Personal information
- Full name: Morna Jessie Godwin Nielsen
- Born: 24 February 1990 (age 36) Tauranga, Bay of Plenty, New Zealand
- Batting: Right-handed
- Bowling: Slow left-arm orthodox
- Role: Bowler

International information
- National side: New Zealand (2010–2016);
- ODI debut (cap 115): 11 February 2010 v Australia
- Last ODI: 19 November 2016 v Pakistan
- T20I debut (cap 36): 20 January 2012 v Australia
- Last T20I: 21 November 2016 v Pakistan

Domestic team information
- 2007/08–2013/14: Northern Districts
- 2008: Durham
- 2014/15–2017/18: Otago
- 2015/16–2016/17: Melbourne Stars
- 2016: Southern Vipers

Career statistics
| Competition | WODI | WT20I | WLA | WT20 |
| Matches | 52 | 44 | 141 | 131 |
| Runs scored | 121 | 60 | 998 | 465 |
| Batting average | 6.05 | 12.00 | 12.79 | 10.10 |
| 100s/50s | 0/0 | 0/0 | 0/2 | 0/0 |
| Top score | 20 | 21* | 79* | 28 |
| Balls bowled | 2,352 | 941 | 5,886 | 2,472 |
| Wickets | 53 | 41 | 124 | 103 |
| Bowling average | 26.75 | 18.36 | 30.08 | 20.64 |
| 5 wickets in innings | 2 | 0 | 2 | 0 |
| 10 wickets in match | 0 | 0 | 0 | 0 |
| Best bowling | 5/21 | 4/10 | 5/21 | 4/10 |
| Catches/stumpings | 7/– | 6/– | 33/– | 14/– |
- Source: CricketArchive, 16 April 2021

= Morna Nielsen =

New Zealand cricketer (born 1990)

Morna Jessie Godwin Nielsen (born 24 February 1990) is a New Zealand former cricketer who played as a slow left-arm orthodox bowler.
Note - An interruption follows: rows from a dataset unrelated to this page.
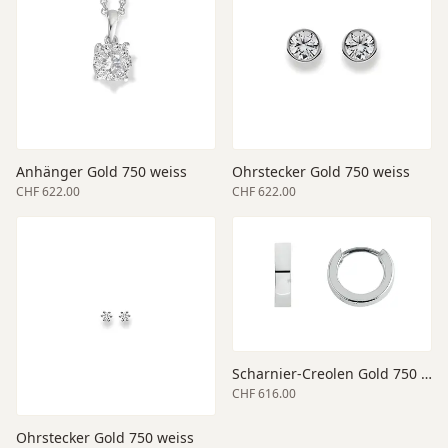
Anhänger Gold 750 weiss
Ohrstecker Gold 750 weiss
CHF 622.00
CHF 622.00
Scharnier-Creolen Gold 750 weiss 10 x 2.5 mm
CHF 616.00
Ohrstecker Gold 750 weiss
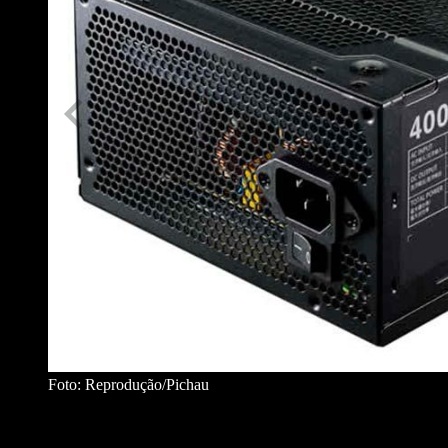
Foto: Reprodução/Pichau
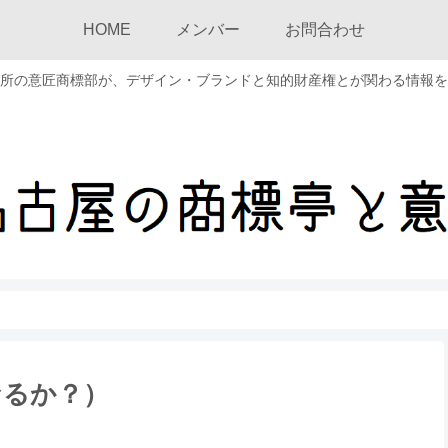
HOME
メンバー
お問合わせ
所の意匠商標部が、デザイン・ブランドと知的財産権とが関わる情報を
なるか？）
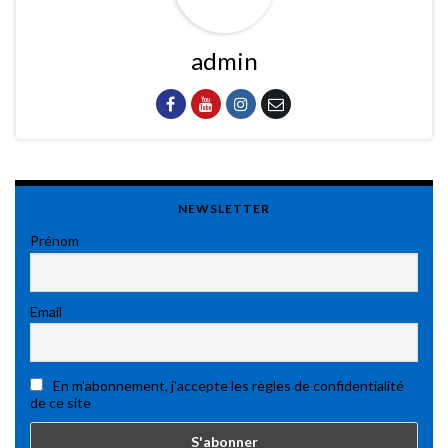
admin
NEWSLETTER
Prénom
Email
En m'abonnement, j'accepte les règles de confidentialité
de ce site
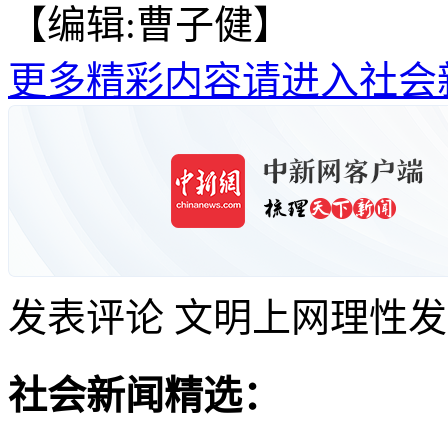
【编辑:曹子健】
更多精彩内容请进入社会
发表评论
文明上网理性发
社会新闻精选：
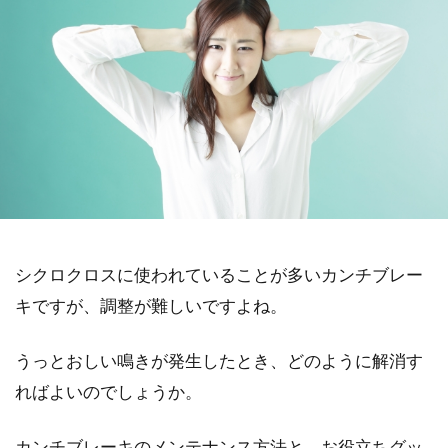
シクロクロスに使われていることが多いカンチブレー
キですが、調整が難しいですよね。
うっとおしい鳴きが発生したとき、どのように解消す
ればよいのでしょうか。
カンチブレーキのメンテナンス方法と、お役立ちグッ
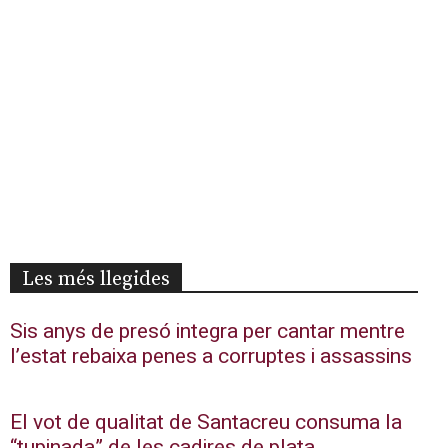
Les més llegides
Sis anys de presó integra per cantar mentre
l’estat rebaixa penes a corruptes i assassins
El vot de qualitat de Santacreu consuma la
“tupinada” de les cadires de plata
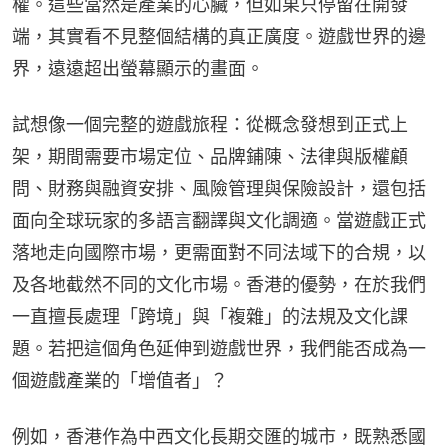
權。這些當然是產業的心臟，但如果只停留在開發
端，其實看不見整個結構的真正廣度。遊戲世界的邊
界，遠遠超出螢幕顯示的畫面。
試想像一個完整的遊戲旅程：從概念發想到正式上
架，期間需要市場定位、品牌鋪陳、法律與版權顧
問、財務與融資安排、風險管理與保險設計，還包括
面向全球玩家的多語言翻譯與文化調適。當遊戲正式
落地走向國際市場，更需面對不同法域下的合規，以
及各地截然不同的文化市場。香港的優勢，在於我們
一直擅長處理「跨境」與「複雜」的法規及文化課
題。若把這個角色延伸到遊戲世界，我們能否成為一
個遊戲產業的「增值者」？
例如，香港作為中西文化長期交匯的城市，既熟悉國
She appeared in 52 One Day Internationals and 44 Twenty20 Internationals for New Zealand between 2010 and 2016. On 10 November 2015, she got her first five-wicket haul at the Bert Sutcliffe Oval. She played domestic cricket for Northern Districts and Otago, as well as having stints with Durham, Melbourne Stars and Southern Vipers. In August 2018, she announced her retirement from all forms of cricket.